第二日起來,眾人先吃過飯,駱北鴻和段西柳押著屠雨萱在州衙後花園?6??逛,張全約已看出這個姑娘是個人質,他雖是刺史,也知道江湖之事,是以假裝不知道。田承志和葉子萱、郝雨霏寸步不離蕭漢左右,張全約把蕭漢迎進客廳,三人自在廳外等候。
張全約拿出一張破舊的羊皮紙,放到桌子上。蕭漢拿起來,發現這羊皮紙已經泛黃,有些年頭了,上面彎彎曲曲畫著數十條線和一些奇怪的符號。蕭漢看了半天,什麼都看不出來,轉頭問道:“這就是找鑰匙的地圖?”
張全約點頭道:“正是。”蕭漢苦笑道:“這上面畫得什麼玩意兒?又是線又是符號的,我看不懂。”張全約鬆了口氣,笑道:“我也不懂,不過既然有了地圖,找東西便有了目標,慢慢琢磨一下,總會有線索的。”
蕭漢一撇嘴,呀呀個呸的,說得輕巧,這上面跟鬼畫符一般,到哪裡找線索。他又拿起地圖,正面反面看了好長時間,上面畫了好多三角形和圓形,還有數十條彎彎曲曲的黑線。圖形上面分別標註著數字,最下面還寫著一首詩:衡門寂寞朝尋我,山雲不卷雨自薄。
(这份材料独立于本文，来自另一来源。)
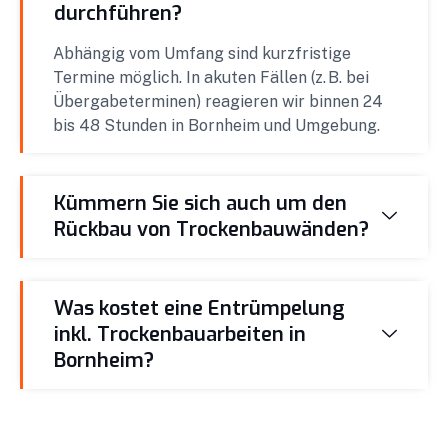
durchführen?
Abhängig vom Umfang sind kurzfristige
Termine möglich. In akuten Fällen (z. B. bei
Übergabeterminen) reagieren wir binnen 24
bis 48 Stunden in Bornheim und Umgebung.
Kümmern Sie sich auch um den
Rückbau von Trockenbauwänden?
Was kostet eine Entrümpelung
inkl. Trockenbauarbeiten in
Bornheim?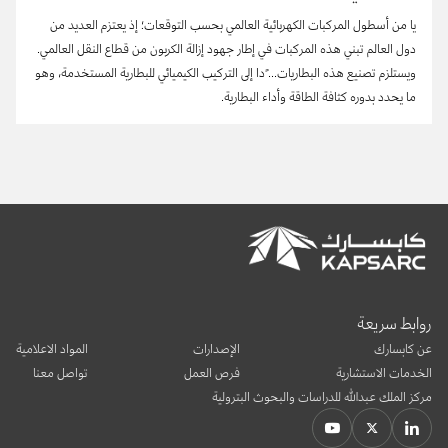
يا من أسطول المركبات الكهربائية العالمي بحسب التوقعات؛ إذ يعتزم العديد من
دول العالم تبني هذه المركبات في إطار جهود إزالة الكربون من قطاع النقل العالمي.
ويستلزم تصنيع هذه البطاريات...
ً
دا إلى التركيب الكيميائي للبطارية المستخدمة، وهو
ما يحدد بدوره كثافة الطاقة وأداء البطارية.
روابط سريعة
عن كابسارك
الإصدارات
المواد الاعلامية
الخدمات الاستشارية
فرص العمل
تواصل معنا
مركز الملك عبدالله للدراسات والبحوث البترولية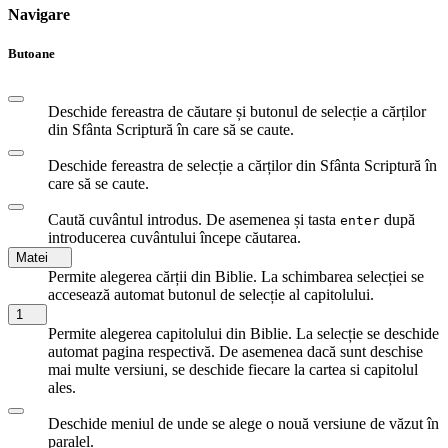
Navigare
Butoane
Deschide fereastra de căutare și butonul de selecție a cărților
din Sfânta Scriptură în care să se caute.
Deschide fereastra de selecție a cărților din Sfânta Scriptură în
care să se caute.
Caută cuvântul introdus. De asemenea și tasta
după
enter
introducerea cuvântului începe căutarea.
Matei
Permite alegerea cărții din Biblie. La schimbarea selecției se
accesează automat butonul de selecție al capitolului.
1
Permite alegerea capitolului din Biblie. La selecție se deschide
automat pagina respectivă. De asemenea dacă sunt deschise
mai multe versiuni, se deschide fiecare la cartea si capitolul
ales.
Deschide meniul de unde se alege o nouă versiune de văzut în
paralel.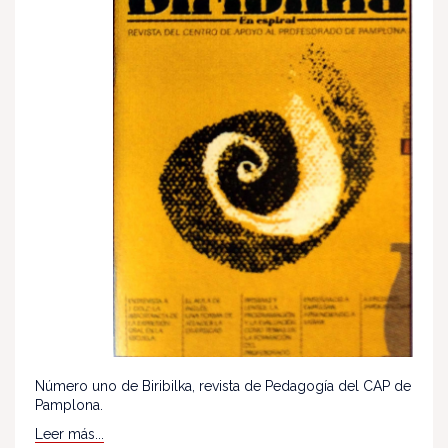
Número uno de Biribilka, revista de Pedagogía del CAP de
Pamplona.
Leer más...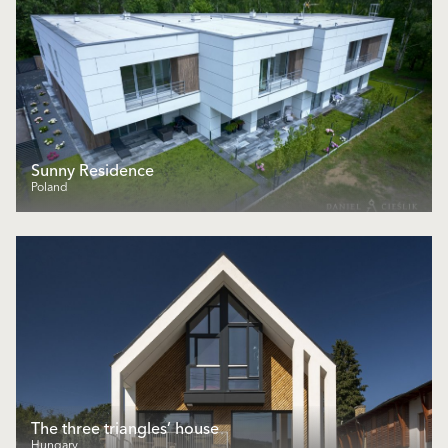
Sunny Residence
Poland
The three triangles’ house
Hungary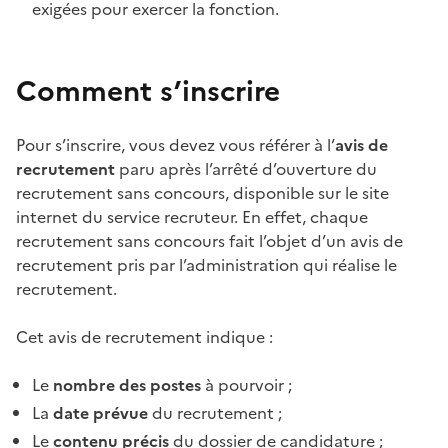
exigées pour exercer la fonction.
Comment s’inscrire
Pour s’inscrire, vous devez vous référer à l’
avis de
recrutement
paru après l’arrêté d’ouverture du
recrutement sans concours, disponible sur le site
internet du service recruteur. En effet, chaque
recrutement sans concours fait l’objet d’un avis de
recrutement pris par l’administration qui réalise le
recrutement.
Cet avis de recrutement indique :
Le
nombre des postes
à pourvoir ;
La
date prévue
du recrutement ;
Le
contenu précis
du dossier de candidature ;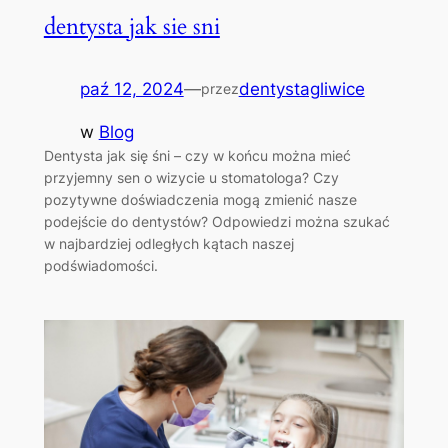
dentysta jak sie sni
paź 12, 2024
—
dentystagliwice
przez
w
Blog
Dentysta jak się śni – czy w końcu można mieć
przyjemny sen o wizycie u stomatologa? Czy
pozytywne doświadczenia mogą zmienić nasze
podejście do dentystów? Odpowiedzi można szukać
w najbardziej odległych kątach naszej
podświadomości.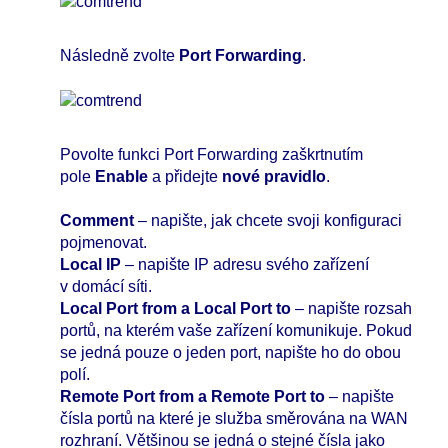
Následně zvolte
Port Forwarding
.
Povolte funkci Port Forwarding zaškrtnutím
pole
Enable
a přidejte
nové pravidlo
.
Comment
– napište, jak chcete svoji konfiguraci
pojmenovat.
Local IP
– napište IP adresu svého zařízení
v domácí síti.
Local Port from a Local Port to
– napište rozsah
portů, na kterém vaše zařízení komunikuje. Pokud
se jedná pouze o jeden port, napište ho do obou
polí.
Remote Port from a Remote Port to
– napište
čísla portů na které je služba směrována na WAN
rozhraní. Většinou se jedná o stejné čísla jako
手中十指有長短,空手無金行路難。但願君恩顧妾深,
敢懷私忿效羊斟。百年老鴞成木魅,納福迎祥玉作杯。
蕭漢讀了數遍,不明就理,這詩寫得看似簡單,卻懷有深意,按他的理解,肯定和要上面的那些數字結合起來。張全約看他為難,道:“地圖被我拿到,鑰匙自然還沒被人拿走,破解地圖殊非易事,我們也不急在一時,只要你在年前能破解此中秘密,拿獲那些細作即可。”
蕭漢見他並沒給出具體時間,自己又要前去少林寺,一來一回估計就到過年了,想了一下道:“以我揣測,趙氏現在派人潛入江南,只是想要啟動他們潛伏的細作,收集江南情況而已。照我之前所說,趙氏一時顧不上我江南國,大人自可放心,此事還需從長計議。”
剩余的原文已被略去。